Gente seria, gli antichi romani. Niente grilli per la testa. Tutti fasciati nelle loro toghe, a discutere di guerra e impero, a progettare ponti e strade, a tenere a bada barbari e attori scanzonati - un po’ crudeli, forse, fissati com’erano con le arene e i gladiatori, ma certo solidi e con i piedi ben piantati a terra. Ebbene: ma proprio per niente.
Lo stereotipo del romano tutto d’un pezzo - anche un po’ noioso, diciamolo - tanto radicata nell’immaginario collettivo sembra che sia una panzana bella e buona. Lo conferma la scoperta di una raccolta di barzellette del terzo secolo dopo Cristo fatta, per caso, da una ricercatrice dell’università di Cambridge. E allora: non soltanto gli antichi romani erano spiritosi, ma lo erano pure in modo molto simile al nostro. O meglio. E’ il nostro senso dell’umorismo che deve molto a quello dei «Quiriti». A pensarla così è Mary Beard, l’autrice del ritrovamento. «Sono convinta - dice la Beard al Daily Mail - che dobbiamo molto agli antichi romani anche sotto questo aspetto: è da loro che abbiamo preso il nostro modo di ridere». A un orecchio «latino», in effetti, le battute hanno un’aria familiare. Ma, prima, largo agli aspetti filologici. Il testo è scritto in greco, contiene 265 freddure e si crede sia il libro più antico del suo genere. Gli autori, sempre che siano mai esistiti per davvero, sono del tutto sconosciuti: Hierocles e Philagrios.
La Beard, impegnata a studiare il senso dell’umorismo nel mondo antico, è incappata nella raccolta di barzellette mentre era intenta a scartabellare vecchi manuali. All’origine della sua ricerca, l’idea di dar vita a una collazione di battute del mondo che fu - e mai più pensava d’inciampare su di un testo già pronto. Invece, la sorpresa. «Il mito - spiega la Beard - vede i romani come degli ingegneri arroganti vestiti con la toga. In realtà erano famosi per la loro sagacia e amavano molto le battute. Questo libro, benché non faccia crepare dal ridere mostra il loro punto di vista e a volte può essere anche molto divertente». Le battute, certo, sono un po’ datate. Eppure trasudano un umorismo cinico, nero - in questo senso molto «British» - e persino vagamente surreale. E allora vediamo qualche esempio.
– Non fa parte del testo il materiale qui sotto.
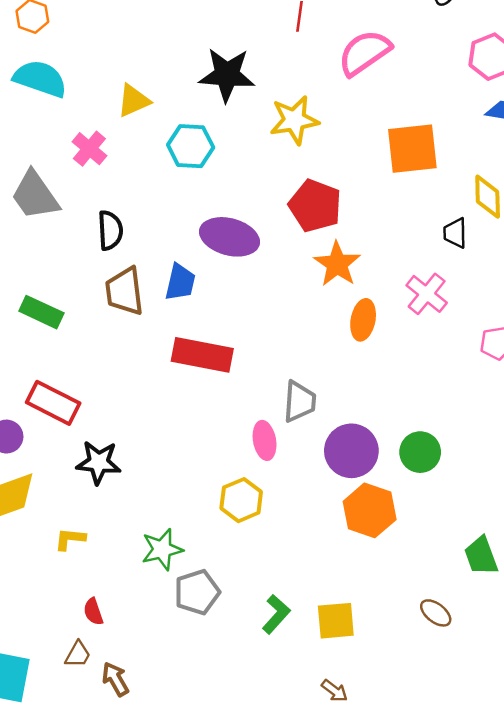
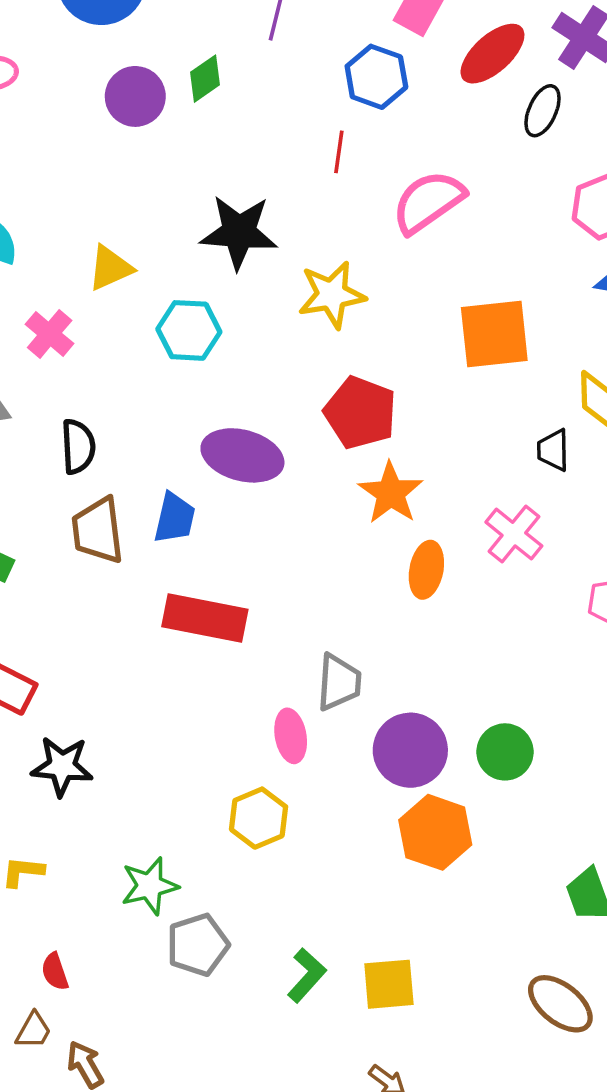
brown ellipse: (436, 613) -> (560, 1004), moved, size x1.5

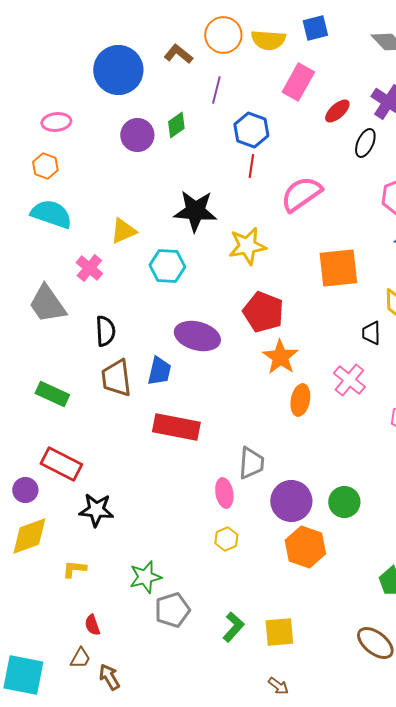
red ellipse: (492, 54) -> (337, 111), size x0.7
blue hexagon: (376, 77) -> (251, 130), moved
yellow hexagon: (259, 818) -> (226, 539), moved, size x0.7

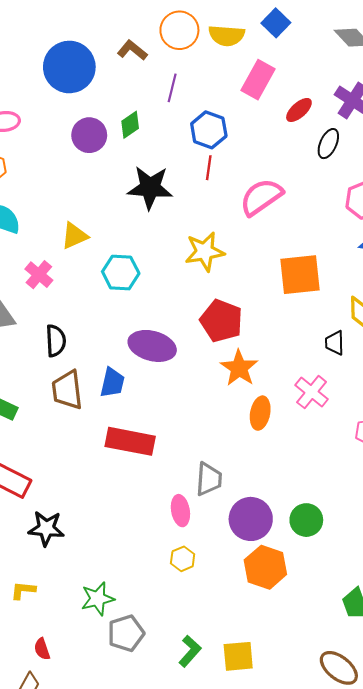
blue square: (315, 28) -> (276, 23), turned -32
black star: (195, 211) -> (150, 188), moved

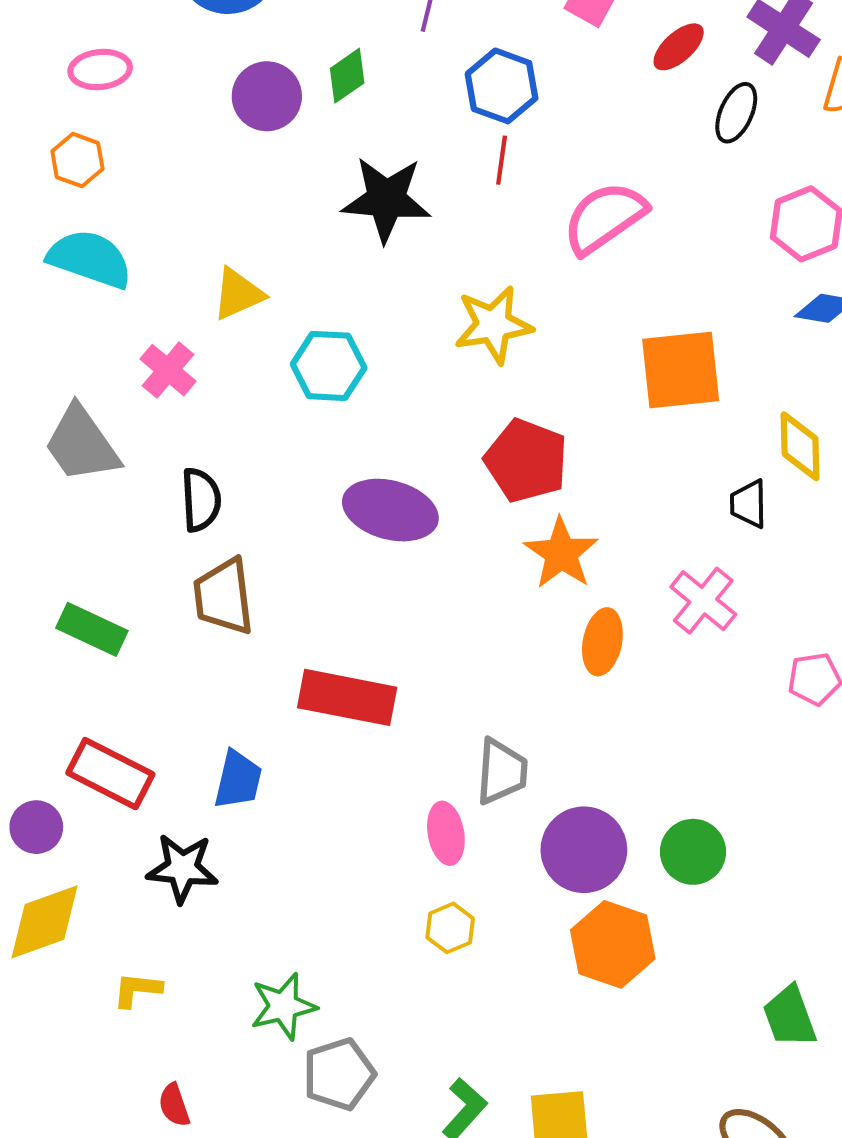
blue trapezoid: (112, 383) -> (238, 780), moved

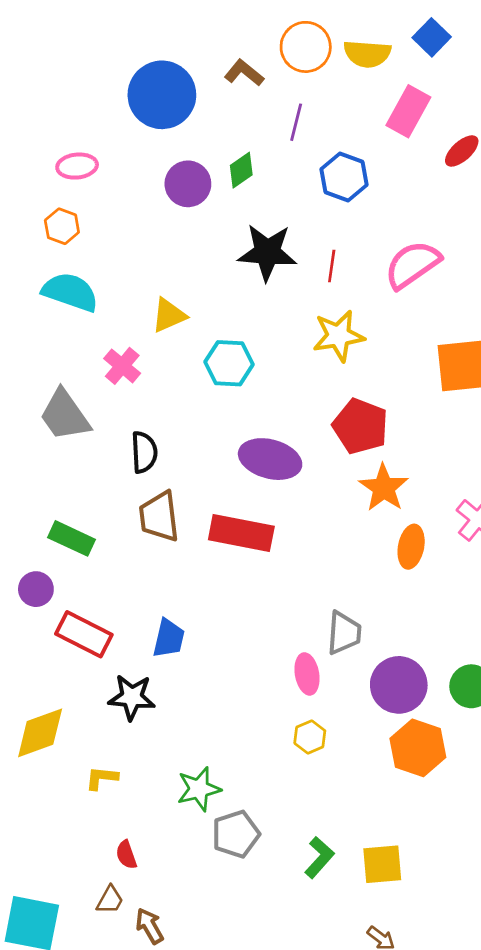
red line: (502, 160) -> (332, 266), moved
red rectangle: (347, 697) -> (241, 533), moved
purple circle: (36, 827) -> (36, 589), moved

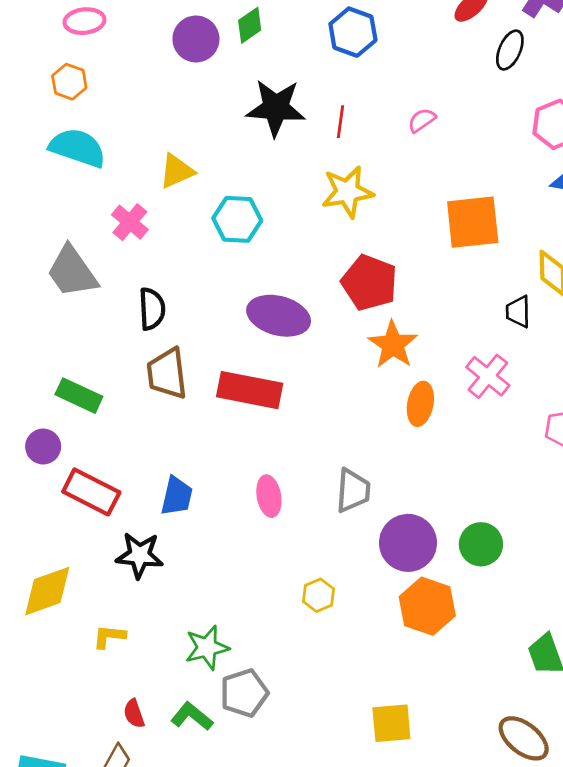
pink semicircle: (412, 265) -> (422, 120), size x0.5
pink ellipse: (307, 674) -> (269, 496), moved
green L-shape: (319, 857) -> (192, 716), moved, turned -93

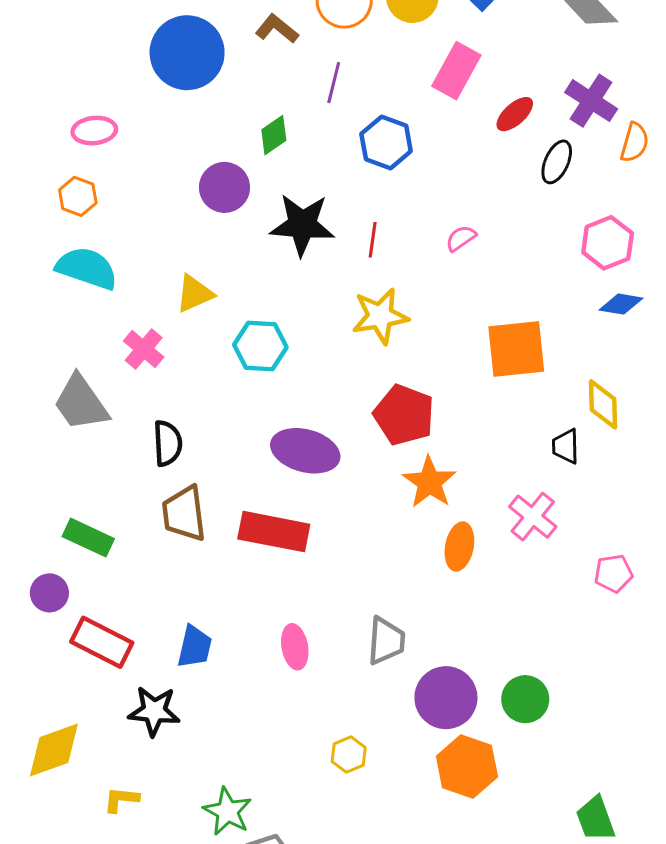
purple circle: (196, 39) -> (224, 187), moved
green star: (207, 648) -> (227, 811), turned -30

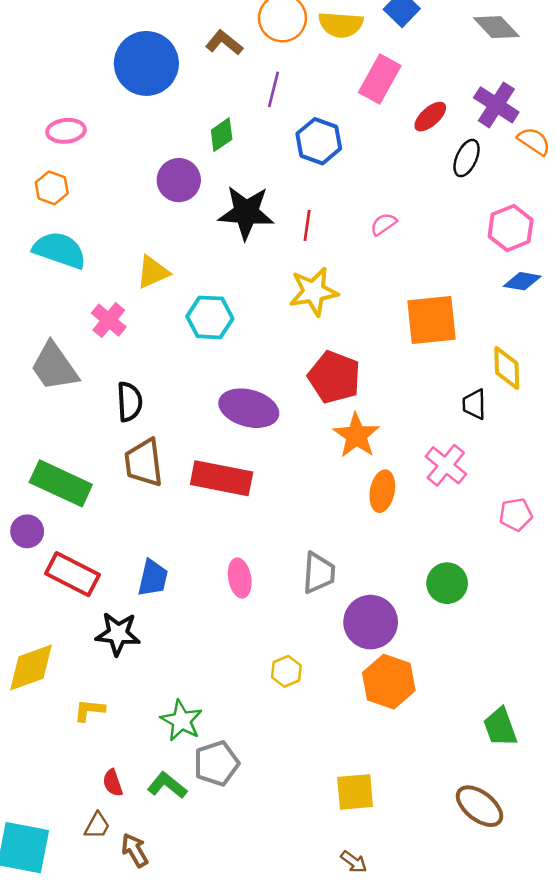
orange semicircle: (634, 142) -> (534, 141), turned -72
green rectangle: (88, 538) -> (61, 483), size x1.4
green circle: (525, 699) -> (447, 583), moved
«Un uomo compra uno schiavo, ma poco dopo muore. Il tale allora va a lamentarsi con il venditore di schiavi. Che gli risponde: «Beh, non è morto quando ce l’avevo io». Ancora. «Un astrologo fa l’oroscopo a un bambino malato. E dopo aver detto alla madre che il piccolo ha davanti a sé molti anni, chiede di essere pagato. «Torna domani e avrai i tuoi soldi», risponde allora la donna. «Certo», dice l’astrologo, «e che facciamo se il ragazzo muore e io perdo la mia parcella?».
Il libro di Hierocles e Philagrios regala il primo esempio di storiella «a tre personaggi» - forse l’archetipo della barzelletta all’italiana, quella che comincia con «ci sono Tizio, Caio e Sempronio». In questo caso i protagonisti sono un barbiere, un professore sbadato e un pelato (lo svolgimento della barzelletta è nel grafico accanto). «E la mia preferita», confida la Beard. «Alcuni - conclude la ricercatrice - sostengono che questo sia un manuale per comici; io credo l’abbia composto un professore che ha ordinato le battute per categorie», come il professore sbadato o l’astrologo ciarlatano.
Parafrasando i Monthy Python nel loro capolavoro «Brian di Nazareth»: «Che cosa hanno mai fatto i romani per noi - si chiedono nel film i liberatori della Palestina - a parte darci l’acquedotto, le fognature, le strade, le scuole pubbliche, i bagni pubblici, il vino, l’ordine e la pace?». E’ ora di aggiungere: le barzellette.